[Records from a data collection]
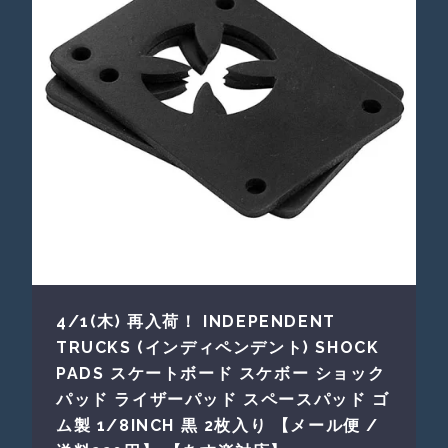
4/1(木) 再入荷！ INDEPENDENT
TRUCKS (インディペンデント) SHOCK
PADS スケートボード スケボー ショック
パッド ライザーパッド スペースパッド ゴ
ム製 1/8INCH 黒 2枚入り 【メール便 /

**Required action:** Repeat exactly, and only, the lines from the one containing "PADS スケートボード スケボー ショック" through the last line above.

**Output for this task:**
PADS スケートボード スケボー ショック
パッド ライザーパッド スペースパッド ゴ
ム製 1/8INCH 黒 2枚入り 【メール便 /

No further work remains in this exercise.